Age, GCS, and rebleeding were significant predictors that are also incorporated in existing scores [1, 5], although rebleeding was only seen in 1% of training sessions. Interestingly, HH score was identified only on univariate and not on multivariate analysis, underscoring the potential advantages of scores that are not limited to the initial examination.

Forty four percent of our patients had DCI, higher than typical rates cited in the literature (up to 30%) [13]. This may be because majority of our patients were high grade. Although not identified as a predictor of death, the presence of DCI did help discriminate between dependent versus independent status at discharge.

Finally, we studied the impact of EEG features. Epileptiform and periodic discharges were predictors in the multiclass model. Inter-ictal patterns are associated with worse outcomes and DCI, potentially related to increased cerebral blood flow or metabolism [36,37,38]. Larger prospective studies can determine the long-term impact of periodic patterns and implications of treatment. Careful selection of patients for treatment using existing evidence may limit both the impact of these patterns and avoid excess use of AEDs.

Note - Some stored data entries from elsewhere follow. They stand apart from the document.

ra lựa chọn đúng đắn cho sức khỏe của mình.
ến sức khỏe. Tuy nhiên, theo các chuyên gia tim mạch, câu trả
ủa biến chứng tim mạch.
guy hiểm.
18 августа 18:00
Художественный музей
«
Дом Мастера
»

Electrographic seizures, seen only in 6 of our patients, were not identified in our model, despite prior studies showing an association with worse outcomes [39]. Our findings raise the hypothesis that inter-ictal scalp activity may signify scalp-negative seizures [40], or seizures, per se, may fail to predict outcome if treated in a timely fashion. Intriguingly, we found that use of AEDs predicted poor outcomes. This association is not necessarily causal. There are two plausible explanations for this (Figure e-5 supplementary material); AEDs are a non-causal predictive variable, but have an “apparent causality” as they are surrogates for the underlying disease severity or EEG findings (confounding by indication). Alternatively, AEDs may have an iatrogenic, true-negative causal impact on outcomes. Regardless, we hypothesize that prompt discontinuation of primary AED prophylaxis, and using the lowest dose of monotherapy for secondary prophylaxis, might be beneficial.

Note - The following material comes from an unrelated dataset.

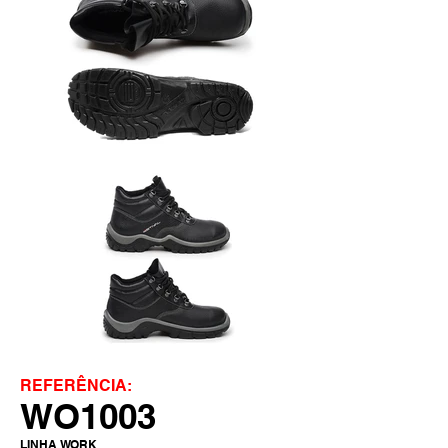
REFERÊNCIA:
WO1003
LINHA WORK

Limitations of our study are its retrospective nature and that it is a single-center study. Only including patients with a definite aneurysm resulted in a smaller sample size. Most patients were high-grade aSAH, limiting the generalizability of our findings to lower-grade hemorrhages, and our inclusion of intraventricular hemorrhage was limited to the Fisher score. Variation in AED prescribing practices for secondary prophylaxis and temporal trends in aneurysm treatment modality are additional limitations. The greatest difference in aneurysm treatment, however, was in the first year (2012: 23% coiled, 76% clipped); thereafter, there was an increase in coiling (2013: 50% coiled, 46.9% clipped; 2014: 39% coiled, 50% clipped; 2015: 57.1% coiled, 26.8% clipped; 2016: 58% coiled, 25% clipped).

Conclusions

Attractive features of data-driven approaches to outcome prediction are reproducibility, lack of susceptibility to errors of human judgment, and their ability to take advantage of non-obvious patterns in complex medical data. In our cohort, variability and fluctuations in physiological and laboratory data were important predictors of outcomes that are not readily available in a clinician-documented approach. Early identification of these features may identify patients requiring additional vigilance and facilitate more timely therapeutic interventions, allowing for improved immediate outcomes and rehabilitation potential. Future prospective studies are needed to create a more comprehensive, reliable, and reproducible outcome prediction score using additional features such as ICP, blood glucose levels, EEG findings, and variability in physiologic data. With increasing use of multimodality monitoring, larger prospective studies can better understand the relationship between variability in physiologic and laboratory data and cerebral metabolism, and the impact of goal-directed treatments on neurologic outcomes.